> **SUPPLIED DATA**:
::::
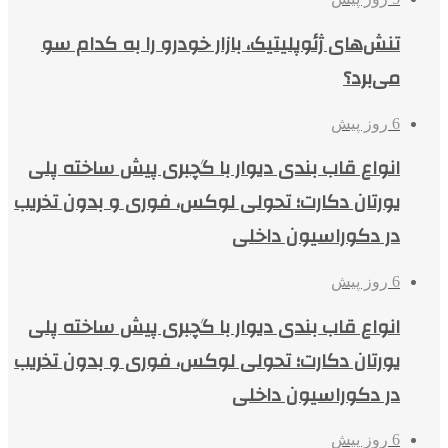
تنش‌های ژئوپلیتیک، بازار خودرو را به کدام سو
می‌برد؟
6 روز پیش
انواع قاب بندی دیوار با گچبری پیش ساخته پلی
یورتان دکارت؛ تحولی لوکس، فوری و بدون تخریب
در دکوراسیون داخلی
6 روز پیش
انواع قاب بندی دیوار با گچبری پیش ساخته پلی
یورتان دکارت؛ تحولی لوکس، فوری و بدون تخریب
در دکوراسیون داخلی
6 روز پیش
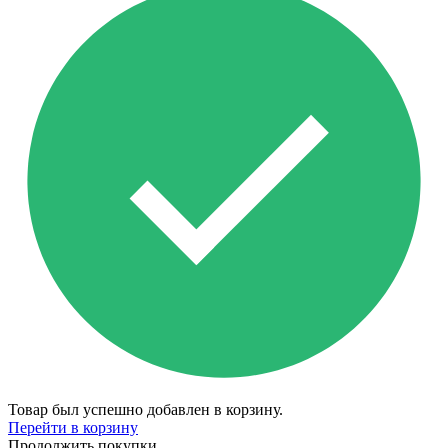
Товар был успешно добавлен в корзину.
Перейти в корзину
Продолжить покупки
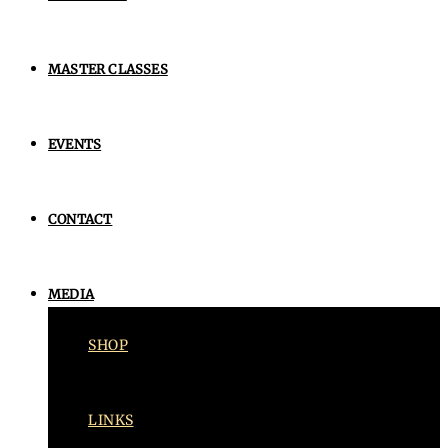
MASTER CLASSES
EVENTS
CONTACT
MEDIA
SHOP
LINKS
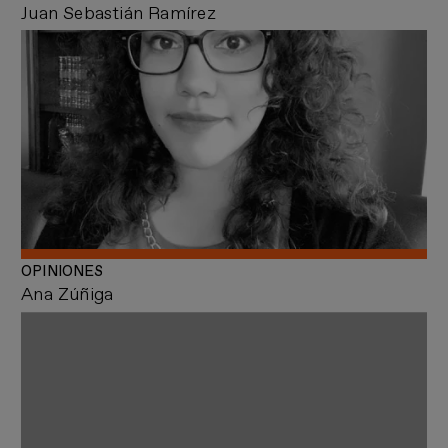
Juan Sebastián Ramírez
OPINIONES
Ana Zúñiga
::::
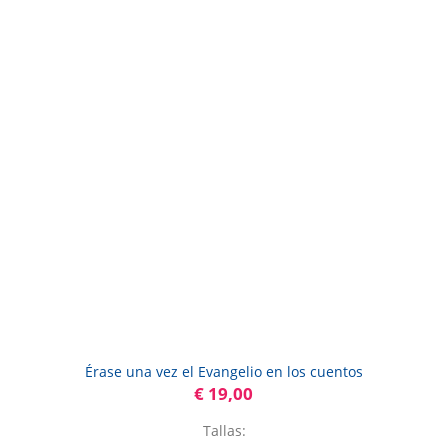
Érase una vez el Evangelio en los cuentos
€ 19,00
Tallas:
::::
> **WHAT TO PRODUCE**:
The answer is to be one number: the count of lines in the entries containing the string "корзину".

> **SOLVED PROBLEM**:
2